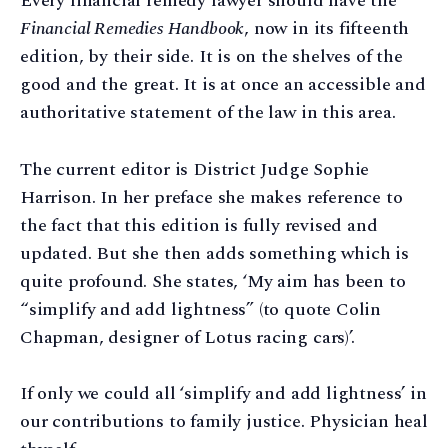
Every financial remedy lawyer should have the
Financial Remedies Handbook
, now in its fifteenth
edition, by their side. It is on the shelves of the
good and the great. It is at once an accessible and
authoritative statement of the law in this area.
The current editor is District Judge Sophie
Harrison. In her preface she makes reference to
the fact that this edition is fully revised and
updated. But she then adds something which is
quite profound. She states, ‘My aim has been to
“simplify and add lightness” (to quote Colin
Chapman, designer of Lotus racing cars)’.
If only we could all ‘simplify and add lightness’ in
our contributions to family justice. Physician heal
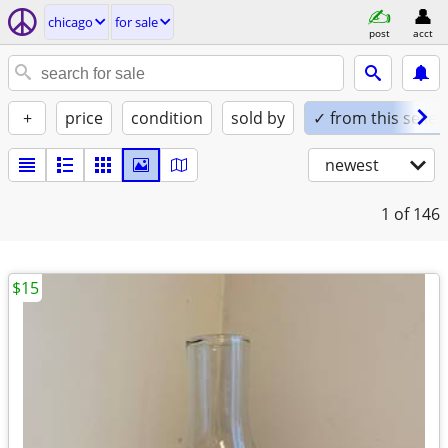
chicago
for sale
post
acct
+
price
condition
sold by
✓ from this seller
newest
1
of 146
$15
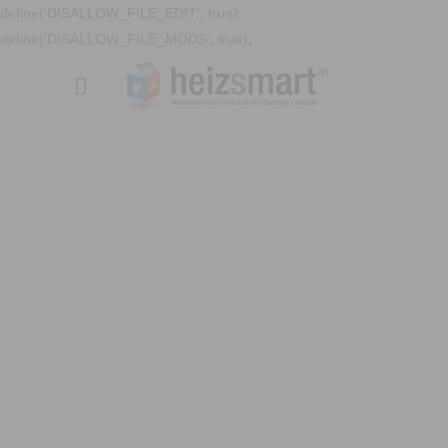
define('DISALLOW_FILE_EDIT', true);
define('DISALLOW_FILE_MODS', true);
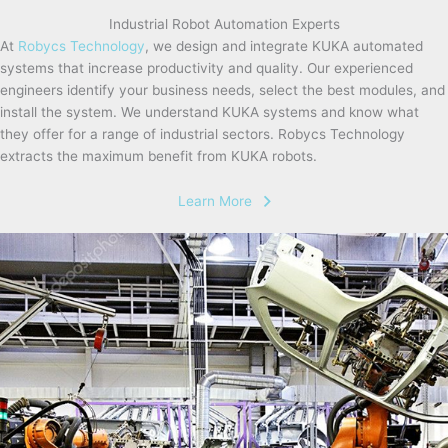
Industrial Robot Automation Experts
At
Robycs Technology
, we design and integrate KUKA automated
systems that increase productivity and quality. Our experienced
engineers identify your business needs, select the best modules, and
install the system. We understand KUKA systems and know what
they offer for a range of industrial sectors. Robycs Technology
extracts the maximum benefit from KUKA robots.
Learn More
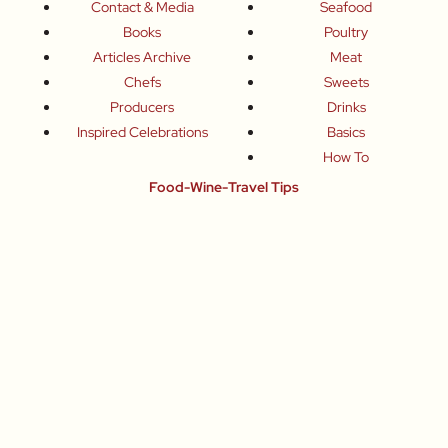
Contact & Media
Seafood
Books
Poultry
Articles Archive
Meat
Chefs
Sweets
Producers
Drinks
Inspired Celebrations
Basics
How To
Food-Wine-Travel Tips
Where To Eat
What To Drink
How To Travel
Join Me
Small-Group Food & Wine Tours
Fun Food Events
Online Cooking Classes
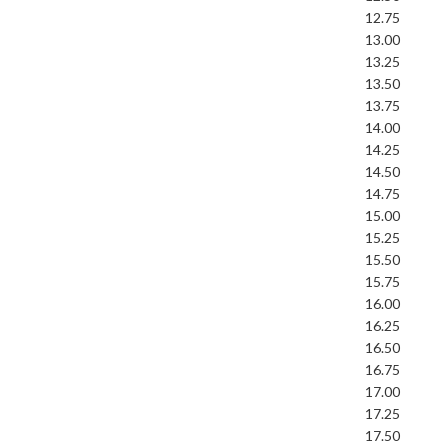
12.75
13.00
13.25
13.50
13.75
14.00
14.25
14.50
14.75
15.00
15.25
15.50
15.75
16.00
16.25
16.50
16.75
17.00
17.25
17.50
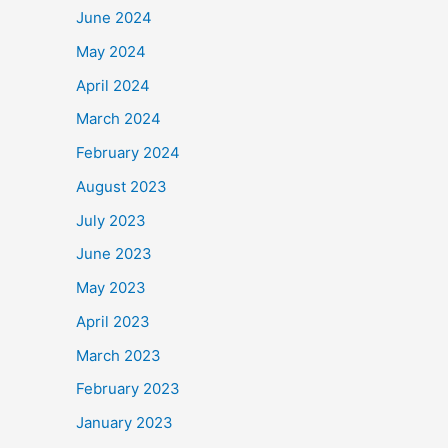
June 2024
May 2024
April 2024
March 2024
February 2024
August 2023
July 2023
June 2023
May 2023
April 2023
March 2023
February 2023
January 2023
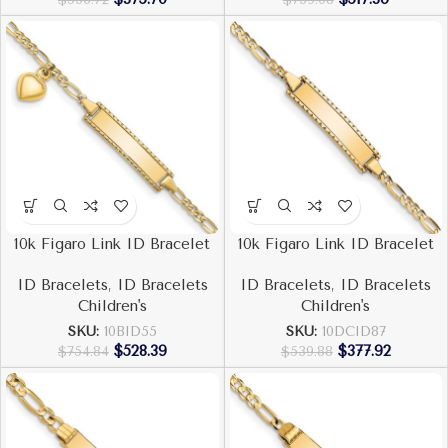
10k Figaro Link ID Bracelet
10k Figaro Link ID Bracelet
ID Bracelets
,
ID Bracelets
ID Bracelets
,
ID Bracelets
Children's
Children's
SKU:
10BID55
SKU:
10DCID87
$
528.39
$
377.92
$
754.84
$
539.88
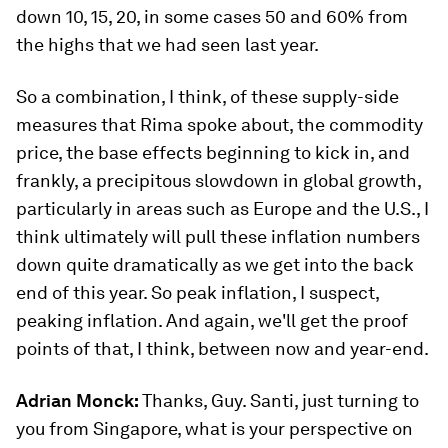
down 10, 15, 20, in some cases 50 and 60% from
the highs that we had seen last year.
So a combination, I think, of these supply-side
measures that Rima spoke about, the commodity
price, the base effects beginning to kick in, and
frankly, a precipitous slowdown in global growth,
particularly in areas such as Europe and the U.S., I
think ultimately will pull these inflation numbers
down quite dramatically as we get into the back
end of this year. So peak inflation, I suspect,
peaking inflation. And again, we'll get the proof
points of that, I think, between now and year-end.
Adrian Monck:
Thanks, Guy. Santi, just turning to
you from Singapore, what is your perspective on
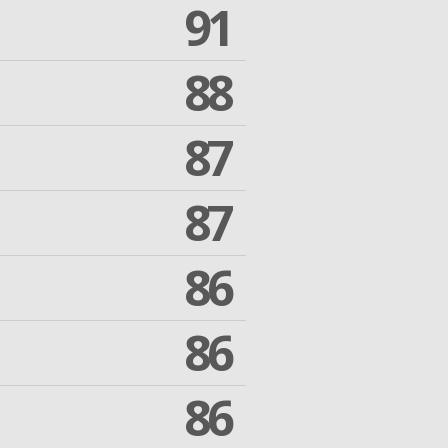
91
88
87
87
86
86
86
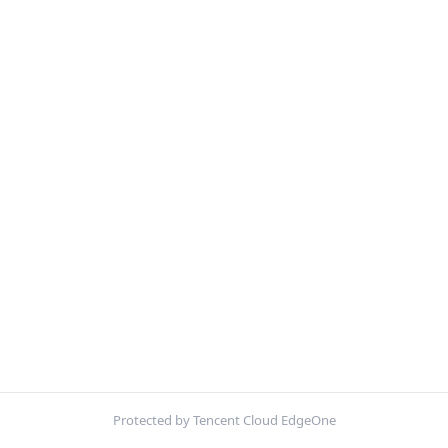
Protected by Tencent Cloud EdgeOne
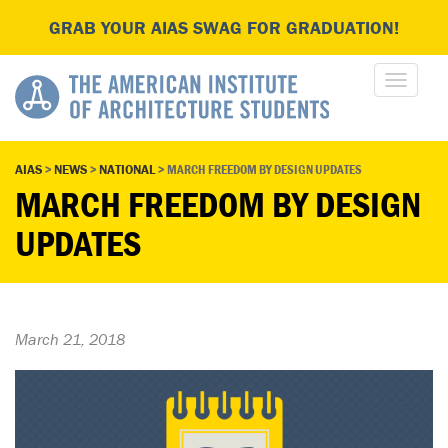
GRAB YOUR AIAS SWAG FOR GRADUATION!
AIAS
>
NEWS
>
NATIONAL
>
MARCH FREEDOM BY DESIGN UPDATES
MARCH FREEDOM BY DESIGN
UPDATES
March 21, 2018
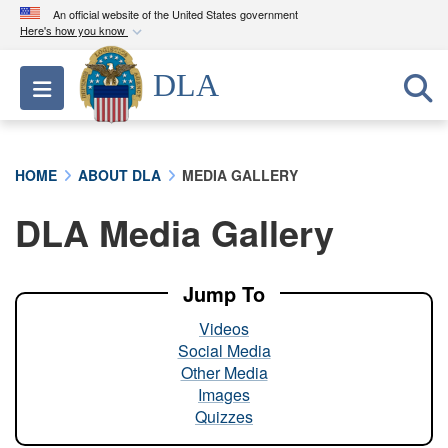
An official website of the United States government
Here's how you know
Official websites use .mil
DLA
Toggle navigation
A
.mil
website belongs to an official U.S.
Department of Defense organization in the United
States.
HOME
ABOUT DLA
MEDIA GALLERY
Secure .mil websites use HTTPS
DLA Media Gallery
A
lock (
)
or
https://
means you’ve safely
connected to the .mil website. Share sensitive
information only on official, secure websites.
Jump To
Videos
Social Media
Other Media
Images
Quizzes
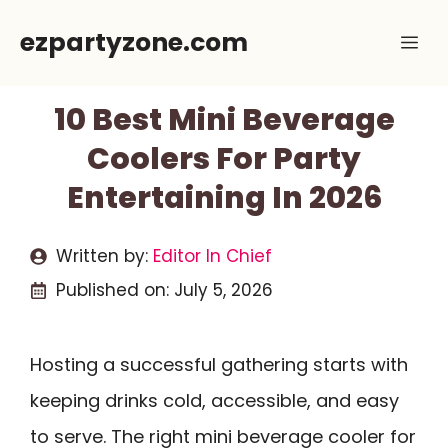
Skip
ezpartyzone.com
Me
to
content
10 Best Mini Beverage
Coolers For Party
Entertaining In 2026
Written by:
Editor In Chief
Published on:
July 5, 2026
Hosting a successful gathering starts with
keeping drinks cold, accessible, and easy
to serve. The right mini beverage cooler for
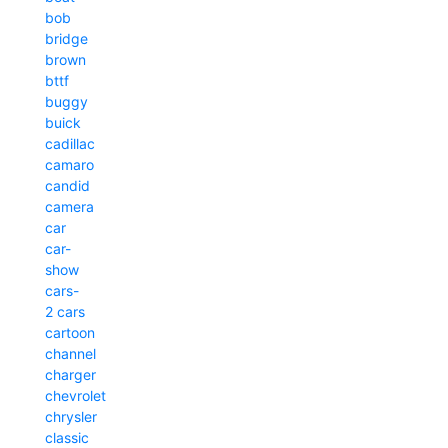
bob
bridge
brown
bttf
buggy
buick
cadillac
camaro
candid
camera
car
car-
show
cars-
2
cars
cartoon
channel
charger
chevrolet
chrysler
classic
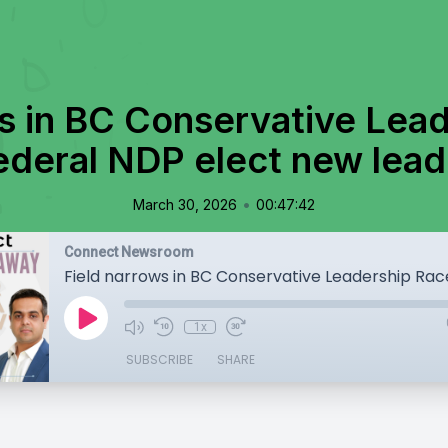
s in BC Conservative Lea
ederal NDP elect new lead
•
March 30, 2026
00:47:42
Connect Newsroom
1x
SUBSCRIBE
SHARE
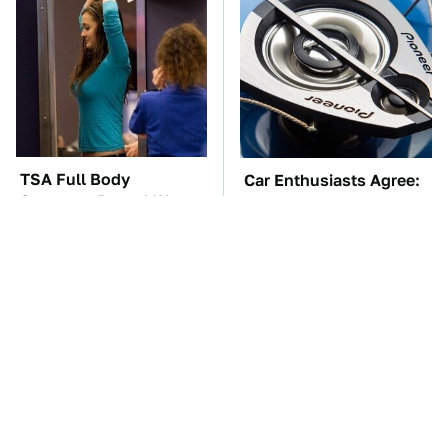
TSA Full Body
Car Enthusiasts Agree:
Scanners Reveal Way
These Quality Car
More Than You
Speakers Can't Be Beat
Thought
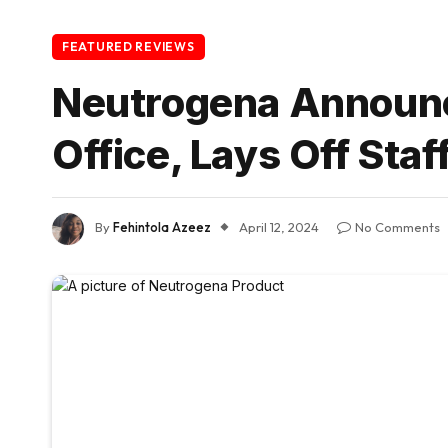
FEATURED REVIEWS
Neutrogena Announc
Office, Lays Off Staf
By
Fehintola Azeez
April 12, 2024
No Comments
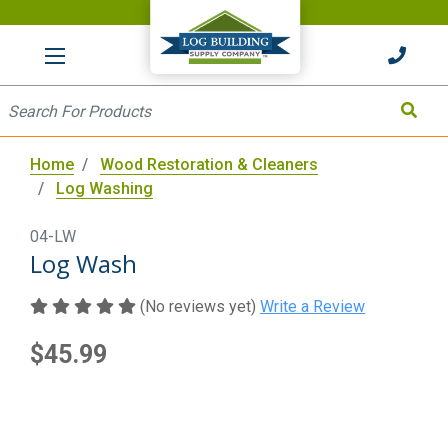
HOME
Site Search
Search
Home
Wood Restoration & Cleaners
Log Washing
04-LW
Log Wash
(No reviews yet)
Write a Review
$45.99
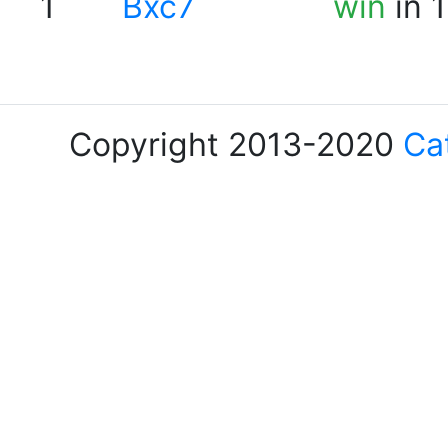
1
Bxc7
win
in 
Copyright 2013-2020
Ca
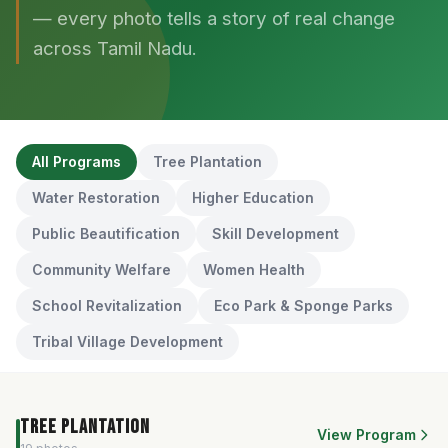
— every photo tells a story of real change
across Tamil Nadu.
All Programs
Tree Plantation
Water Restoration
Higher Education
Public Beautification
Skill Development
Community Welfare
Women Health
School Revitalization
Eco Park & Sponge Parks
Tribal Village Development
Tree Plantation
View Program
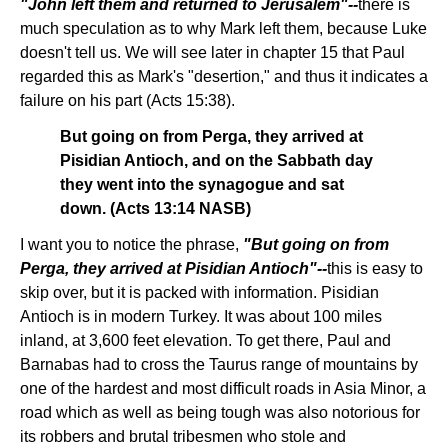
"John left them and returned to Jerusalem"--
there is
much speculation as to why Mark left them, because Luke
doesn't tell us. We will see later in chapter 15 that Paul
regarded this as Mark's "desertion," and thus it indicates a
failure on his part (Acts 15:38).
But going on from Perga, they arrived at
Pisidian Antioch, and on the Sabbath day
they went into the synagogue and sat
down. (Acts 13:14 NASB)
I want you to notice the phrase,
"But going on from
Perga, they arrived at Pisidian Antioch"--
this is easy to
skip over, but it is packed with information. Pisidian
Antioch is in modern Turkey. It was about 100 miles
inland, at 3,600 feet elevation. To get there, Paul and
Barnabas had to cross the Taurus range of mountains by
one of the hardest and most difficult roads in Asia Minor, a
road which as well as being tough was also notorious for
its robbers and brutal tribesmen who stole and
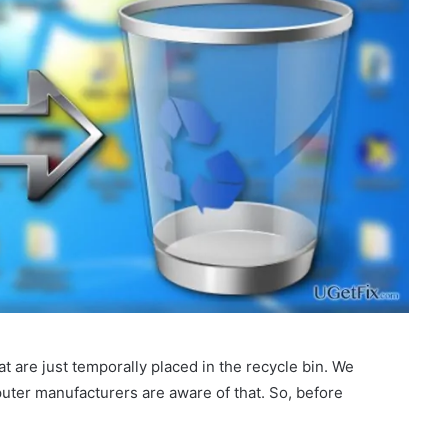
hat are just temporally placed in the recycle bin. We
puter manufacturers are aware of that. So, before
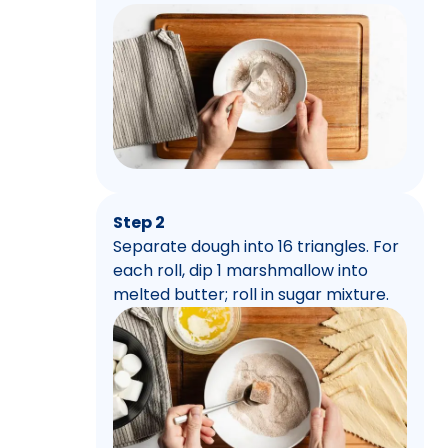
Step 2
Separate dough into 16 triangles. For
each roll, dip 1 marshmallow into
melted butter; roll in sugar mixture.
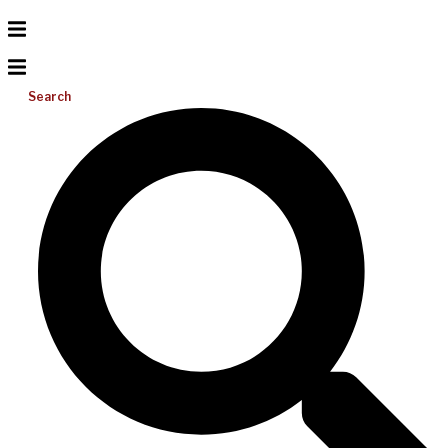
Search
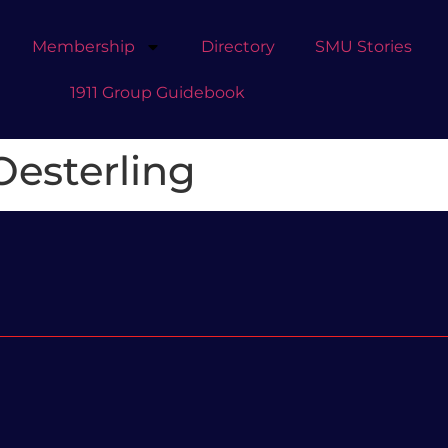
Membership
Directory
SMU Stories
1911 Group Guidebook
esterling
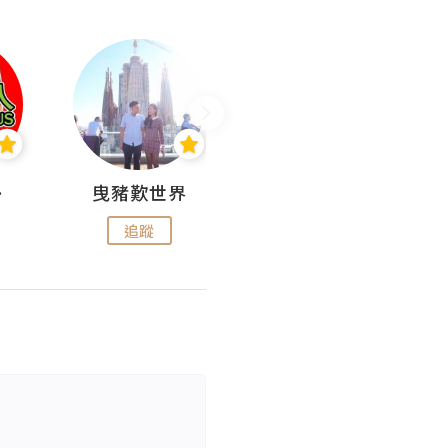
nius
曳豬歎世界
Koalascities (^O^)! @ UTravel
追蹤
追蹤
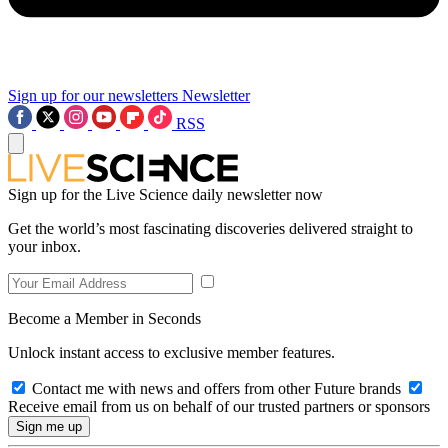
Sign up for our newsletters
Newsletter
RSS
Sign up for the Live Science daily newsletter now
Get the world’s most fascinating discoveries delivered straight to
your inbox.
Become a Member in Seconds
Unlock instant access to exclusive member features.
Contact me with news and offers from other Future brands
Receive email from us on behalf of our trusted partners or sponsors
..............................
What is needed: Show all lines from the records above where the word "Development" occurs.

Task response:
Skill Development
Tribal Village Development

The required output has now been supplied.